Yes, I think there was an earlier thread - but the general rule in most jurisdictions is they don’t want to argue over what constitutes the “D” in DUI. So if you are in the car, with the keys, it’s DUI whether you are driving or sleeping in the back seat; no hair splitting “I haven’t started the car” or “the car was not running when you found me” etc. You are “in control of the vehicle” which satisfies the definition of DUI. After all, even if you intended to sleep it off in the back seat - drunk people have been known to do weird things - waking up and deciding to drive home while in a stupor would not be unusual; and the police aren’t about to sit around waiting to see if you put the car in gear. Go key? Get charge.

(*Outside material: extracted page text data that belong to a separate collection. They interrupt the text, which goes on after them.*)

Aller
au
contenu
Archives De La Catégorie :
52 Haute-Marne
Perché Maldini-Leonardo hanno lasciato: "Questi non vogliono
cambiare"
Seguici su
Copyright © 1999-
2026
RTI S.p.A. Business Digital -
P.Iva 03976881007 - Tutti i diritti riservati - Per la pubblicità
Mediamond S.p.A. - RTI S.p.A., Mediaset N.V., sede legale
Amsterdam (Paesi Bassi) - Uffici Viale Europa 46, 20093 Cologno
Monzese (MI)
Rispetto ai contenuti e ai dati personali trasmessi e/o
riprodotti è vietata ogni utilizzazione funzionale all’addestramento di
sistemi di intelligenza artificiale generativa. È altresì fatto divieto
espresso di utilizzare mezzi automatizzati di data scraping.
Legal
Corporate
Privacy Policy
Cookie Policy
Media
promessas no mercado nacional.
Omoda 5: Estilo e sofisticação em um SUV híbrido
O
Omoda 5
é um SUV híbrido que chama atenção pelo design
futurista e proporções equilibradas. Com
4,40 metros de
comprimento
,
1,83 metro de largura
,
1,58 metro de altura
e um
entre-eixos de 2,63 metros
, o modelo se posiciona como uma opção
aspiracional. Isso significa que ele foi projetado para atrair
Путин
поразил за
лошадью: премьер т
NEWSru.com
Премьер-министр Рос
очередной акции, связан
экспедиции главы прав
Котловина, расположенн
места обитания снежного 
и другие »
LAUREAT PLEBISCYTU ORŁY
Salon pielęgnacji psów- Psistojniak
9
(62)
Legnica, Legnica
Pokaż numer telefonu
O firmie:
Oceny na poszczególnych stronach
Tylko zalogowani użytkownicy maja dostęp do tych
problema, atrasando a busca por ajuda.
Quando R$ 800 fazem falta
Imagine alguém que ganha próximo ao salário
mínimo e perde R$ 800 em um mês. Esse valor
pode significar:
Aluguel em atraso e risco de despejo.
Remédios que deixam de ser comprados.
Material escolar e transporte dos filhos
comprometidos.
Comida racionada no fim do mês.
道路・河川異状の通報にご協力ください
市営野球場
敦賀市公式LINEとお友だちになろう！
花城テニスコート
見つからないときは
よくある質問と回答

The “D” in DUI depends on the verbiage in the statute. Some are real specific. e.g. “in vehicle in possession of key is driving for the purposes of this section.” Others are more vague and depend more on case law.

For sure as various legislatures keep revisiting this stuff to lower the limits if nothing else they also tend to add precision (though not necessarily common sense) to the definitions. It’s much cheaper to enforce and prosecute crimes with bright line definitions than it is crimes with “I know it when I see it” definitions.

There’s also opportunities for legal fun with the definition of “vehicle”. See Another Thing You Can’t (Legally) Drive Drunk: Wheelchair – Lowering the Bar No RUI Charge for Florida Drunkard – Lowering the Bar Further Analysis Regarding RUI (Riding Under the Influence) – Lowering the Bar et al.